Le cinéaste y retrouve sa famille de comédiens, Jean-Pierre Darroussin, Ariane Ascaride (sa conjointe) et Gérard Meylan, près de 15 ans après leurs derniers émois dans la cité phocéenne.

«Tous les 10 ans, je fais le point sur le quartier où je suis né. Je réévalue l'état de la solidarité ouvrière, de ces pauvres gens. Je voulais donc revenir sur les lieux du crime et faire le point pour voir comment les choses ont changé», explique-t-il en entrevue.

Librement inspirée d'un poème de Victor Hugo (Les pauvres gens), cette fable politique raconte l'histoire de Michel (Jean-Pierre Darroussin), un représentant syndical d'une solidarité exemplaire, forcé à la préretraite à la suite d'une vague de licenciements, qui coule des jours paisibles aux côtés de sa compagne, Marie-Claire (Ariane Ascaride).

Le couple fête ses 30 ans de mariage entouré de ses enfants, amis et collègues, qui leur ont offert un voyage en Tanzanie.
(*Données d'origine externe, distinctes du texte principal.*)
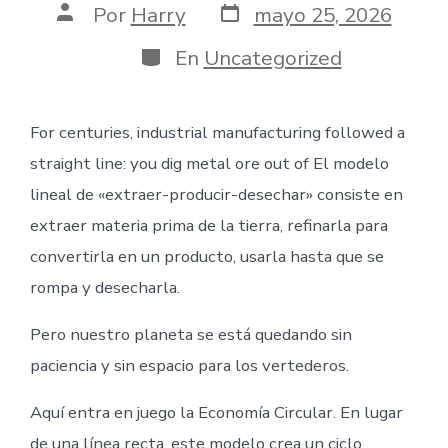
Fecha
Autor
Por
Harry
mayo 25, 2026
de
de
publicación
la
Categorías
En
Uncategorized
entrada
For centuries, industrial manufacturing followed a
straight line: you dig metal ore out of El modelo
lineal de «extraer-producir-desechar» consiste en
extraer materia prima de la tierra, refinarla para
convertirla en un producto, usarla hasta que se
rompa y desecharla.
Pero nuestro planeta se está quedando sin
paciencia y sin espacio para los vertederos.
Aquí entra en juego la Economía Circular. En lugar
de una línea recta, este modelo crea un ciclo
Un bonheur qui va rapidement voler en éclats en raison d'un violent braquage à leur domicile organisé par l'un des jeunes ouvriers licenciés avec Michel, qui considère pourtant ce dernier comme un petit bourgeois.

«Ce qui a changé depuis Marius et Jeannette, c'est que la division du monde ouvrier n'existait pas encore de manière aussi forte qu'aujourd'hui. Les Italiens appellent ça La guerre des pauvres», explique Robert Guédiguian.

«Ce qui est le plus difficile, c'est d'essayer de rester fidèle à ses idées en vieillissant. C'est la question que se posent les personnages du film en disant: Qu'auraient pensé les jeunes gens militants que nous étions des adultes que nous sommes devenus? «, poursuit-il.

Jean-Pierre Darroussin incarne Michel, un justicier, sorte d'hybride entre Jean Jaurès et Spider-Man, dont l'humanisme le mènera jusqu'au pardon et à l'empathie envers son agresseur. «C'est un personnage très proche de moi et de ma famille. Mon père aurait pu être comme ça, car mes parents étaient des ouvriers et j'ai été formé par cette culture-là, cette ambition d'être fier tout en étant au service d'un patron», note le comédien.

Au prochain rendez-vous

Si Robert Guédiguian travaille actuellement à l'écriture d'un prochain film sur l'Arménie, dans lequel il projette d'observer comment une communauté reste soudée sur trois générations autour de l'idée du génocide et de sa reconnaissance, il souhaite dès que possible se faire à nouveau le porte-parole des pauvres gens de l'Estaque, à condition de toujours pouvoir le faire avec sa troupe de comédiens.

«On reste fidèle à cette idée qu'on avait quand on était jeune de faire une troupe de cinéma. On a cette liberté, cette résistance de ne pas être dans le métier totalement comme tout le monde, car on est un peu les propriétaires de notre manière de travailler», explique Jean-Pierre Darroussin, qui incarnera Maître Panisse dans la trilogie de Marcel Pagnol Marius, Fanny et César, portée à nouveau l'écran par Daniel Auteuil et dont le tournage se fera à Marseille d'avril à juillet prochain.

«Pour le moment, je vais me consacrer à l'écriture de deux scénarios. Je me dis qu'il y aura peut-être un qui va plaire! Le premier parle de schizophrénie, de manière assez humoristique et surréaliste, et le second, d'un agent en communication au coeur de scandales financiers», conclut Jean-Pierre Darroussin.